Task to complete | Go through the listing and repeat each entry exactly, but include no pictures.

::: Excerpted records :::

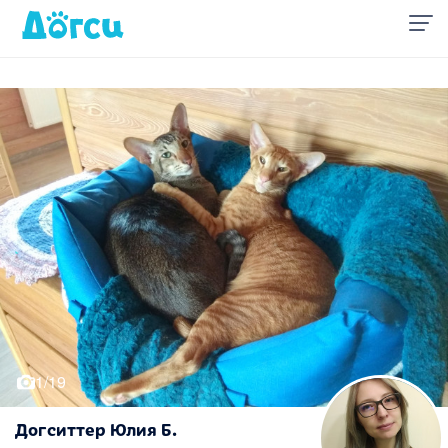
1/19
Догситтер Юлия Б.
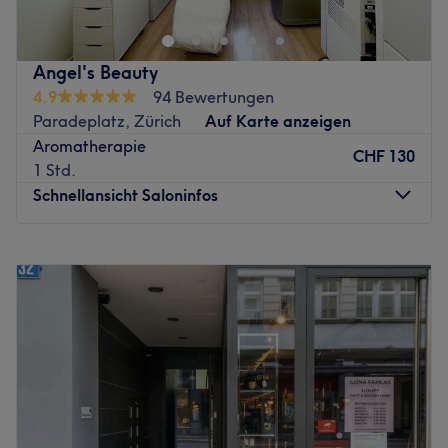
Angel's Beauty
4.9
94 Bewertungen
Paradeplatz, Zürich
Auf Karte anzeigen
Aromatherapie
CHF 130
1 Std.
Schnellansicht Saloninfos
Montag
09:30
–
19:00
Dienstag
09:30
–
19:00
Mittwoch
09:30
–
19:00
Donnerstag
09:30
–
19:00
Freitag
09:30
–
19:00
Samstag
Geschlossen
Sonntag
Geschlossen
Nach dem Besuch im Studio Angel's Beauty in Zürich im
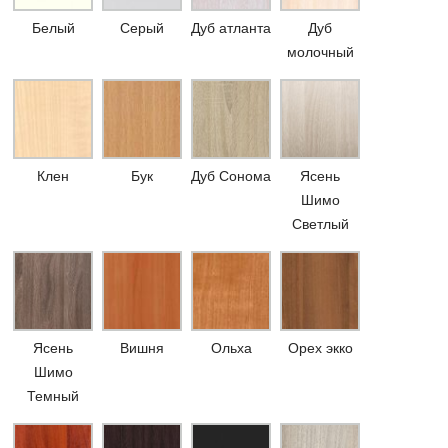
Белый
Серый
Дуб атланта
Дуб
молочный
Клен
Бук
Дуб Сонома
Ясень
Шимо
Светлый
Ясень
Вишня
Ольха
Орех экко
Шимо
Темный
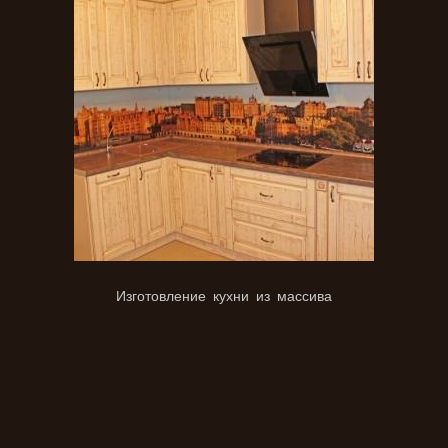
Изготовление кухни из массива
Кухня крашенные фасады под заказ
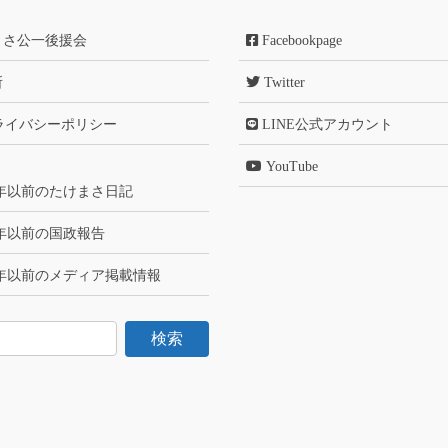
まさ公一後援会
Facebookpage
所
Twitter
ライバシーポリシー
LINE公式アカウント
YouTube
6年以前のたけまさ日記
6年以前の国政報告
6年以前のメディア掲載情報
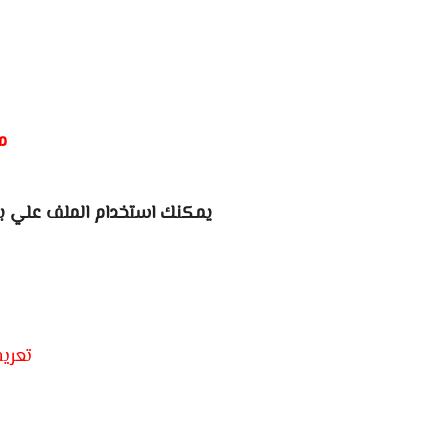
م
يمكنك استخدام الملف علي ببجي الك
تعري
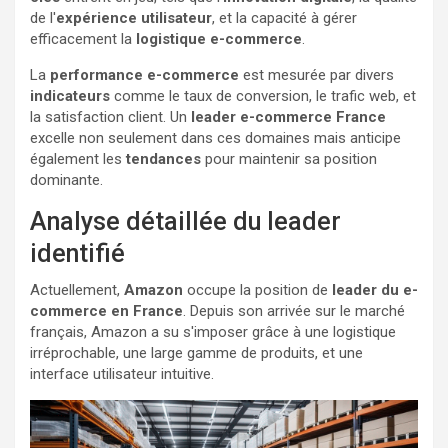
de l'
expérience utilisateur
, et la capacité à gérer
efficacement la
logistique e-commerce
.
La
performance e-commerce
est mesurée par divers
indicateurs
comme le taux de conversion, le trafic web, et
la satisfaction client. Un
leader e-commerce France
excelle non seulement dans ces domaines mais anticipe
également les
tendances
pour maintenir sa position
dominante.
Analyse détaillée du leader
identifié
Actuellement,
Amazon
occupe la position de
leader du e-
commerce en France
. Depuis son arrivée sur le marché
français, Amazon a su s'imposer grâce à une logistique
irréprochable, une large gamme de produits, et une
interface utilisateur intuitive.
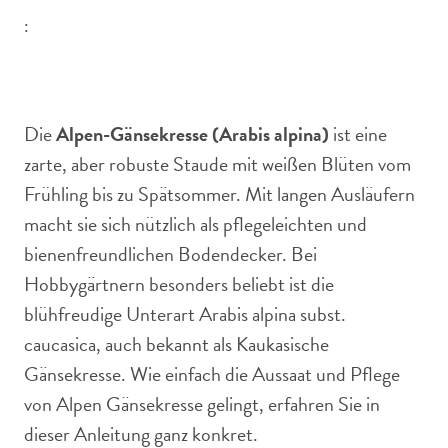
:
Alpen Gänsekresse ist ein prächtiger Bodendecker mit
langer Blütezeit.
Die
Alpen-Gänsekresse (Arabis alpina)
ist eine
zarte, aber robuste Staude mit weißen Blüten vom
Frühling bis zu Spätsommer. Mit langen Ausläufern
macht sie sich nützlich als pflegeleichten und
bienenfreundlichen Bodendecker. Bei
Hobbygärtnern besonders beliebt ist die
blühfreudige Unterart Arabis alpina subst.
caucasica, auch bekannt als Kaukasische
Gänsekresse. Wie einfach die Aussaat und Pflege
von Alpen Gänsekresse gelingt, erfahren Sie in
dieser Anleitung ganz konkret.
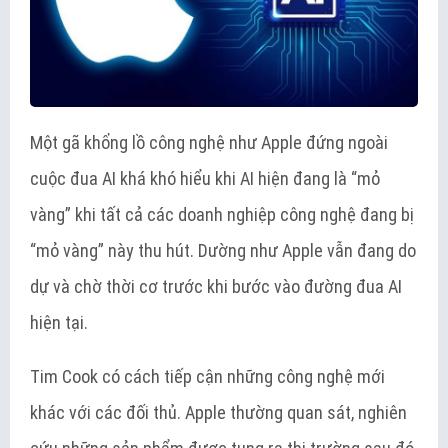
Một gã khổng lồ công nghệ như Apple đứng ngoài
cuộc đua AI khá khó hiểu khi AI hiện đang là “mỏ
vàng” khi tất cả các doanh nghiệp công nghệ đang bị
“mỏ vàng” này thu hút. Dường như Apple vẫn đang do
dự và chờ thời cơ trước khi bước vào đường đua AI
hiện tại.
Tim Cook có cách tiếp cận những công nghệ mới
khác với các đối thủ. Apple thường quan sát, nghiên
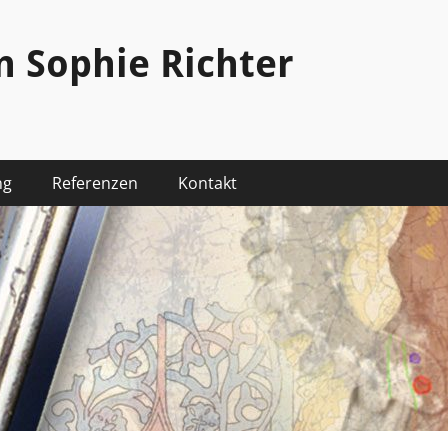
n Sophie Richter
ng
Referenzen
Kontakt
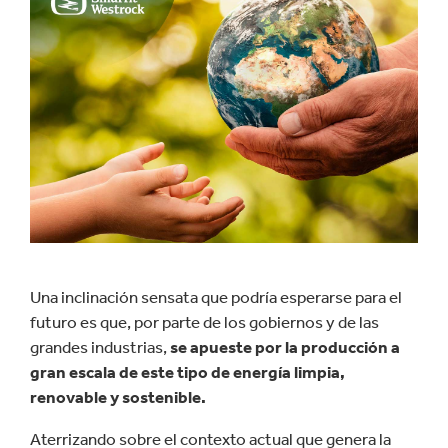
Una inclinación sensata que podría esperarse para el
futuro es que, por parte de los gobiernos y de las
grandes industrias,
se apueste por la producción a
gran escala de este tipo de energía limpia,
renovable y sostenible.
Aterrizando sobre el contexto actual que genera la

:::

Response area |
1/19
Догситтер Юлия Б.
Angel's Beauty
4.9
94 Bewertungen
Paradeplatz, Zürich
Auf Karte anzeigen
Aromatherapie
CHF 130
1 Std.
Schnellansicht Saloninfos
Montag
09:30
–
19:00
Dienstag
09:30
–
19:00
Mittwoch
09:30
–
19:00
Donnerstag
09:30
–
19:00
Freitag
09:30
–
19:00
Samstag
Geschlossen
Sonntag
Geschlossen
Nach dem Besuch im Studio Angel's Beauty in Zürich im
Белый
Серый
Дуб атланта
Дуб
молочный
Клен
Бук
Дуб Сонома
Ясень
Шимо
Светлый
Ясень
Вишня
Ольха
Орех экко
Шимо
Темный
Изготовление кухни из массива
Кухня крашенные фасады под заказ
まさ公一後援会
Facebookpage
所
Twitter
ライバシーポリシー
LINE公式アカウント
YouTube
6年以前のたけまさ日記
6年以前の国政報告
6年以前のメディア掲載情報
م
يمكنك استخدام الملف علي ببجي الك
تعري
de l'
expérience utilisateur
, et la capacité à gérer
efficacement la
logistique e-commerce
.
La
performance e-commerce
est mesurée par divers
indicateurs
comme le taux de conversion, le trafic web, et
la satisfaction client. Un
leader e-commerce France
excelle non seulement dans ces domaines mais anticipe
également les
tendances
pour maintenir sa position
dominante.
Analyse détaillée du leader
identifié
Actuellement,
Amazon
occupe la position de
leader du e-
commerce en France
. Depuis son arrivée sur le marché
français, Amazon a su s'imposer grâce à une logistique
irréprochable, une large gamme de produits, et une
interface utilisateur intuitive.
:
Alpen Gänsekresse ist ein prächtiger Bodendecker mit
langer Blütezeit.
Die
Alpen-Gänsekresse (Arabis alpina)
ist eine
zarte, aber robuste Staude mit weißen Blüten vom
Frühling bis zu Spätsommer. Mit langen Ausläufern
macht sie sich nützlich als pflegeleichten und
bienenfreundlichen Bodendecker. Bei
Hobbygärtnern besonders beliebt ist die
blühfreudige Unterart Arabis alpina subst.
caucasica, auch bekannt als Kaukasische
Gänsekresse. Wie einfach die Aussaat und Pflege
von Alpen Gänsekresse gelingt, erfahren Sie in
dieser Anleitung ganz konkret.
Một gã khổng lồ công nghệ như Apple đứng ngoài
cuộc đua AI khá khó hiểu khi AI hiện đang là “mỏ
vàng” khi tất cả các doanh nghiệp công nghệ đang bị
“mỏ vàng” này thu hút. Dường như Apple vẫn đang do
dự và chờ thời cơ trước khi bước vào đường đua AI
hiện tại.
Tim Cook có cách tiếp cận những công nghệ mới
khác với các đối thủ. Apple thường quan sát, nghiên
n Sophie Richter
ng
Referenzen
Kontakt
Una inclinación sensata que podría esperarse para el
futuro es que, por parte de los gobiernos y de las
grandes industrias,
se apueste por la producción a
gran escala de este tipo de energía limpia,
renovable y sostenible.
Aterrizando sobre el contexto actual que genera la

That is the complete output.